Select from the data all lines with the word "tema".

- RECORDS FOR PROCESSING:
'''
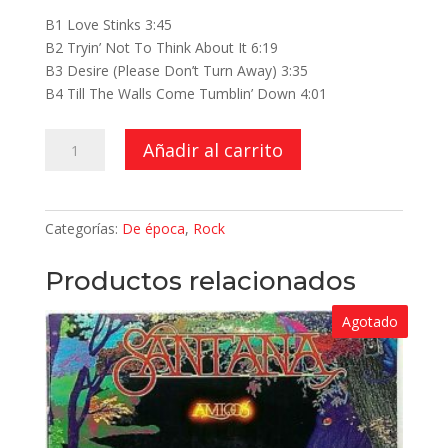
B1 Love Stinks 3:45
B2 Tryin’ Not To Think About It 6:19
B3 Desire (Please Don’t Turn Away) 3:35
B4 Till The Walls Come Tumblin’ Down 4:01
Love
Añadir al carrito
Stinks
cantidad
Categorías:
De época
,
Rock
Productos relacionados
Agotado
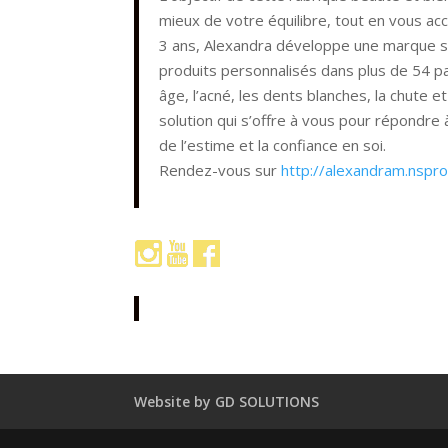
mieux de votre équilibre, tout en vous a
3 ans, Alexandra développe une marque s
produits personnalisés dans plus de 54 pays
âge, l’acné, les dents blanches, la chute et 
solution qui s’offre à vous pour répondre
de l’estime et la confiance en soi.
Rendez-vous sur
http://alexandram.nspr
Website by GD SOLUTIONS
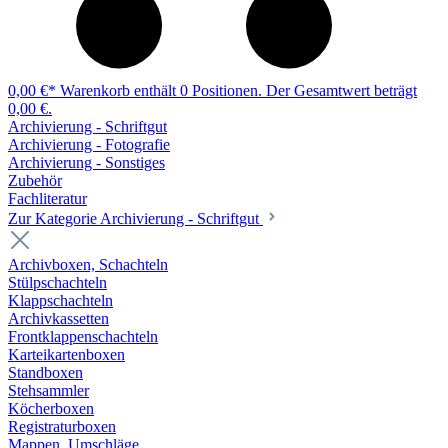
0,00 €*
Warenkorb enthält 0 Positionen. Der Gesamtwert beträgt
0,00 €.
Archivierung - Schriftgut
Archivierung - Fotografie
Archivierung - Sonstiges
Zubehör
Fachliteratur
Zur Kategorie Archivierung - Schriftgut
Archivboxen, Schachteln
Stülpschachteln
Klappschachteln
Archivkassetten
Frontklappenschachteln
Karteikartenboxen
Standboxen
Stehsammler
Köcherboxen
Registraturboxen
Mappen, Umschläge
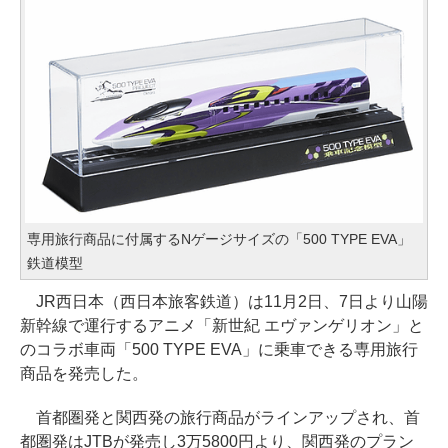
専用旅行商品に付属するNゲージサイズの「500 TYPE EVA」
鉄道模型
JR西日本（西日本旅客鉄道）は11月2日、7日より山陽
新幹線で運行するアニメ「新世紀 エヴァンゲリオン」と
のコラボ車両「500 TYPE EVA」に乗車できる専用旅行
商品を発売した。
首都圏発と関西発の旅行商品がラインアップされ、首
都圏発はJTBが発売し3万5800円より、関西発のプラン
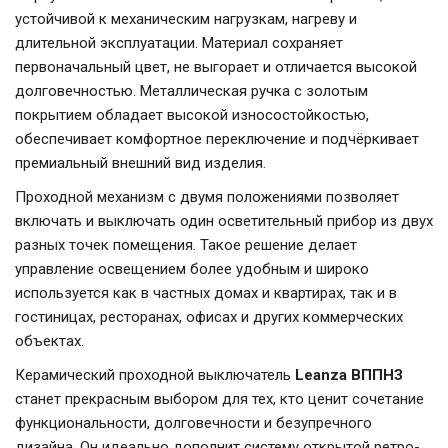
устойчивой к механическим нагрузкам, нагреву и
длительной эксплуатации. Материал сохраняет
первоначальный цвет, не выгорает и отличается высокой
долговечностью. Металлическая ручка с золотым
покрытием обладает высокой износостойкостью,
обеспечивает комфортное переключение и подчёркивает
премиальный внешний вид изделия.
Проходной механизм с двумя положениями позволяет
включать и выключать один осветительный прибор из двух
разных точек помещения. Такое решение делает
управление освещением более удобным и широко
используется как в частных домах и квартирах, так и в
гостиницах, ресторанах, офисах и других коммерческих
объектах.
Керамический проходной выключатель
Leanza ВППНЗ
станет прекрасным выбором для тех, кто ценит сочетание
функциональности, долговечности и безупречного
дизайна. Он идеально дополнит систему открытой ретро-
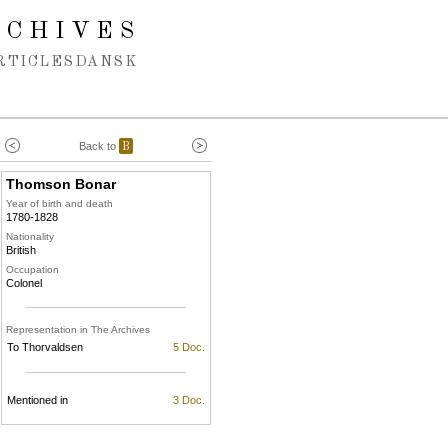
RCHIVES
RTICLES
DANSK
Back to
B
Thomson Bonar
Year of birth and death
1780-1828
Nationality
British
Occupation
Colonel
Representation in The Archives
To Thorvaldsen
5 Doc.
Mentioned in
3 Doc.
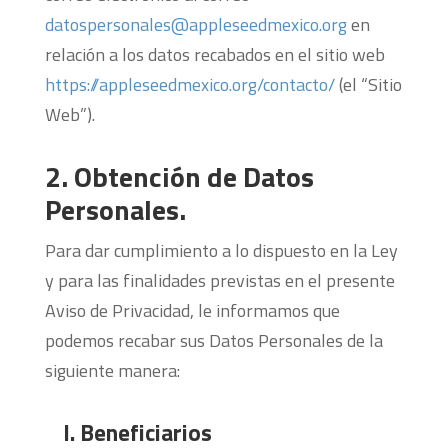
datospersonales@appleseedmexico.org
en
relación a los datos recabados en el sitio web
https://appleseedmexico.org/contacto/
(el “Sitio
Web”).
2. Obtención de Datos
Personales.
Para dar cumplimiento a lo dispuesto en la Ley
y para las finalidades previstas en el presente
Aviso de Privacidad, le informamos que
podemos recabar sus Datos Personales de la
siguiente manera:
I. Beneficiarios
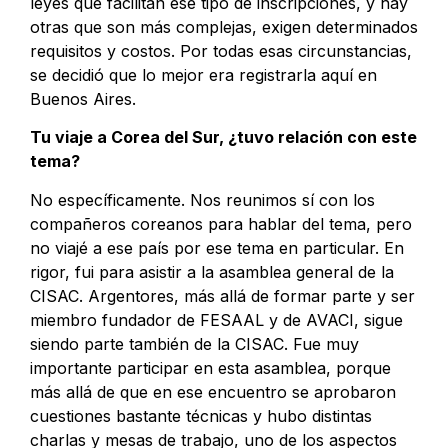
leyes que facilitan ese tipo de inscripciones, y hay
otras que son más complejas, exigen determinados
requisitos y costos. Por todas esas circunstancias,
se decidió que lo mejor era registrarla aquí en
Buenos Aires.
Tu viaje a Corea del Sur, ¿tuvo relación con este
tema?
No específicamente. Nos reunimos sí con los
compañeros coreanos para hablar del tema, pero
no viajé a ese país por ese tema en particular. En
rigor, fui para asistir a la asamblea general de la
CISAC. Argentores, más allá de formar parte y ser
miembro fundador de FESAAL y de AVACI, sigue
siendo parte también de la CISAC. Fue muy
importante participar en esta asamblea, porque
más allá de que en ese encuentro se aprobaron
cuestiones bastante técnicas y hubo distintas
charlas y mesas de trabajo, uno de los aspectos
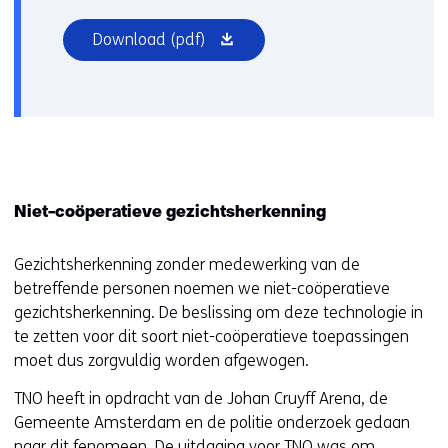
(opent
Download
(pdf)
in
nieuw
venster)
Niet-coöperatieve gezichtsherkenning
Gezichtsherkenning zonder medewerking van de
betreffende personen noemen we niet-coöperatieve
gezichtsherkenning. De beslissing om deze technologie in
te zetten voor dit soort niet-coöperatieve toepassingen
moet dus zorgvuldig worden afgewogen.
TNO heeft in opdracht van de Johan Cruyff Arena, de
Gemeente Amsterdam en de politie onderzoek gedaan
naar dit fenomeen. De uitdaging voor TNO was om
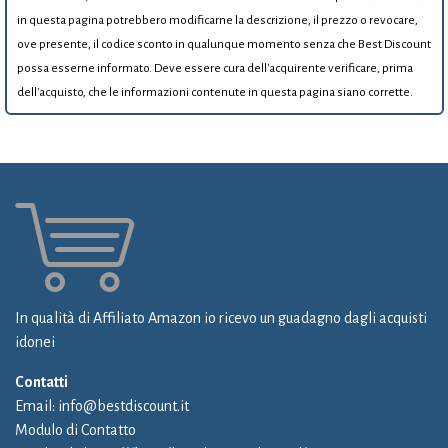
in questa pagina potrebbero modificarne la descrizione, il prezzo o revocare,
ove presente, il codice sconto in qualunque momento senza che Best Discount
possa esserne informato. Deve essere cura dell'acquirente verificare, prima
dell'acquisto, che le informazioni contenute in questa pagina siano corrette.
In qualità di Affiliato Amazon io ricevo un guadagno dagli acquisti
idonei
Contatti
Email:
info@bestdiscount.it
Modulo di Contatto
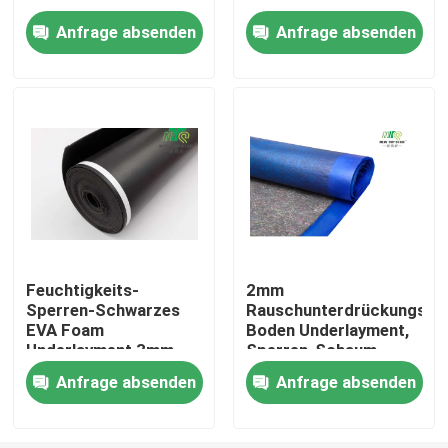
pro Rollensolide
Anfrage absenden
Anfrage absenden
prüfende Unterlage
Fabrik Tour
Qualitätskontrolle
Kontakt
Nachrichten
Feuchtigkeits-
2mm
Sperren-Schwarzes
Rauschunterdrückungs-
Lamellenförmig angeordneter Fußbodenunderlayment
EVA Foam
Boden Underlayment,
Underlayment 3mm
Sperren-Schaum-
200sqft/Roll
Unterlage des Dampf-
SPC-Bodenbelag Underlayment
Anfrage absenden
Anfrage absenden
110kg/M3
Akustischer Boden Underlayment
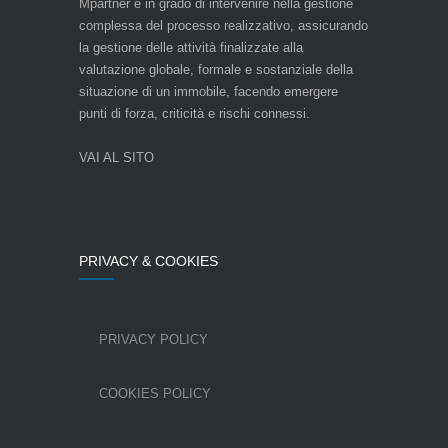
Mpartner è in grado di intervenire nella gestione
complessa del processo realizzativo, assicurando
la gestione delle attività finalizzate alla
valutazione globale, formale e sostanziale della
situazione di un immobile, facendo emergere
punti di forza, criticità e rischi connessi.
VAI AL SITO
PRIVACY & COOKIES
PRIVACY POLICY
COOKIES POLICY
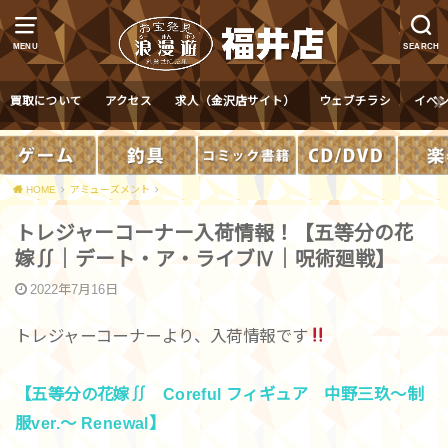
MENU
SEARCH
買取について
アクセス
求人（金沢店サイト）
ウェブチラシ
イベ
HOME
アミューズメント
トレジャーコーナー入荷情報！【五等分の花
嫁∬｜デート・ア・ライブⅣ｜呪術廻戦】
2022年7月16日
トレジャーコーナーより、入荷情報です
【五等分の花嫁∬ Coreful フィギュア 中野三玖～制
服ver.～ Renewal】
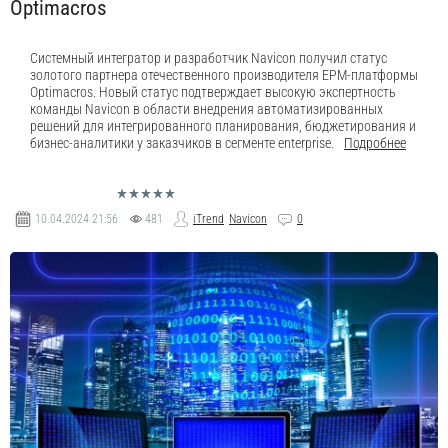
Optimacros
Системный интегратор и разработчик Navicon получил статус
золотого партнера отечественного производителя EPM-платформы
Optimacros. Новый статус подтверждает высокую экспертность
команды Navicon в области внедрения автоматизированных
решений для интегрированного планирования, бюджетирования и
бизнес-аналитики у заказчиков в сегменте enterprise.
Подробнее
10.04.2024
21:56
481
iTrend
Navicon
0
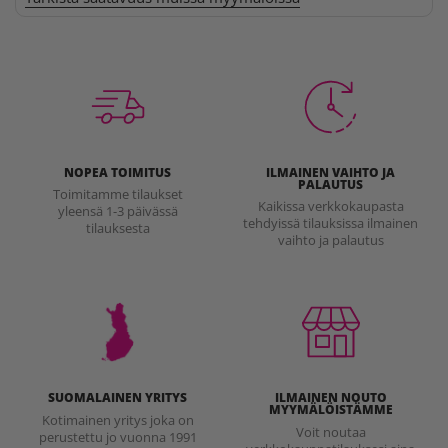
NOPEA TOIMITUS
ILMAINEN VAIHTO JA
PALAUTUS
Toimitamme tilaukset
Kaikissa verkkokaupasta
yleensä 1-3 päivässä
tehdyissä tilauksissa ilmainen
tilauksesta
vaihto ja palautus
SUOMALAINEN YRITYS
ILMAINEN NOUTO
MYYMÄLÖISTÄMME
Kotimainen yritys joka on
Voit noutaa
perustettu jo vuonna 1991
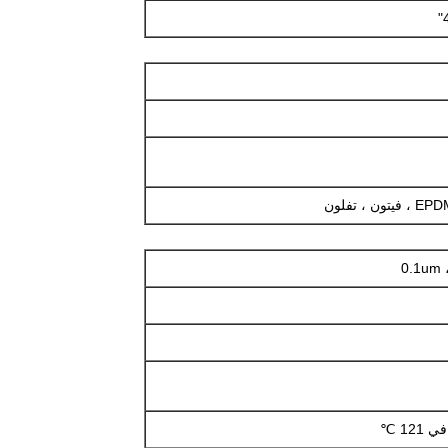
0.1um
'''
- WRITTEN ANSWER:
tema?
compañeros coreanos para hablar del tema, pero
no viajé a ese país por ese tema en particular. En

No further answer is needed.